Your objective: Return every line below in which "Santo" appears.

The data:

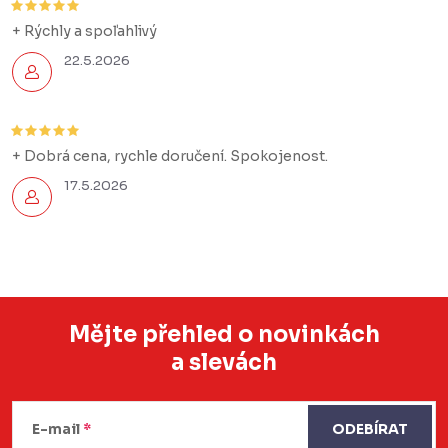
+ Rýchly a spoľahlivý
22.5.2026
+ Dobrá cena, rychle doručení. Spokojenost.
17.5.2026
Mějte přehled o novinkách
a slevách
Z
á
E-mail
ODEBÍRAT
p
==
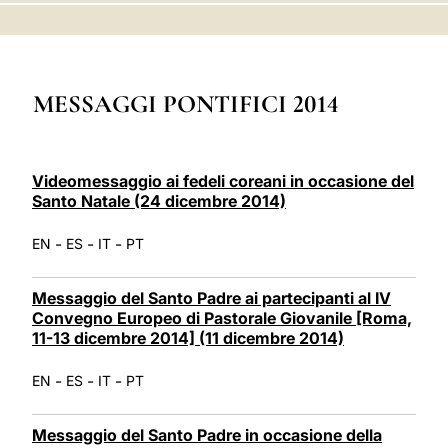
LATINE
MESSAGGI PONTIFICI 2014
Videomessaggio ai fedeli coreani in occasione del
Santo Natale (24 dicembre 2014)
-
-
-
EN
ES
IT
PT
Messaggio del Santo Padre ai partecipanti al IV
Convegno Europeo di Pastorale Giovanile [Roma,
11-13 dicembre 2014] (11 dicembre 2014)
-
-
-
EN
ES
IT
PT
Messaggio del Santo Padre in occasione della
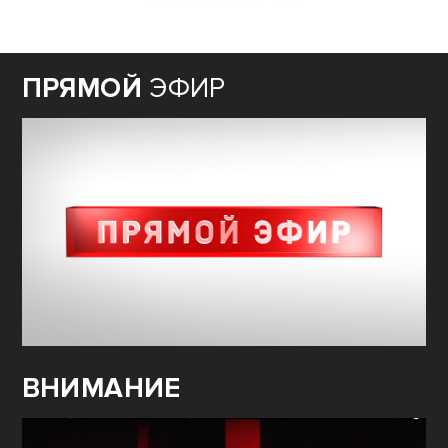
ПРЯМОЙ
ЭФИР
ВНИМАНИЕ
* * *
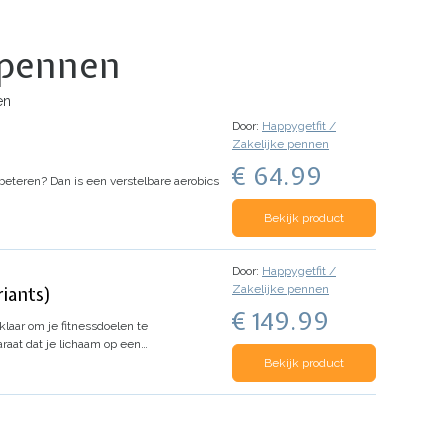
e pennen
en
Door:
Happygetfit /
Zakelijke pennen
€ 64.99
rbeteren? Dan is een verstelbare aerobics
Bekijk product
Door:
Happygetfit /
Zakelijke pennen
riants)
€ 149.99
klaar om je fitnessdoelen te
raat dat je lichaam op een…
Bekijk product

Solution for this problem:
Santo Natale (24 dicembre 2014)
Messaggio del Santo Padre ai partecipanti al IV
Messaggio del Santo Padre in occasione della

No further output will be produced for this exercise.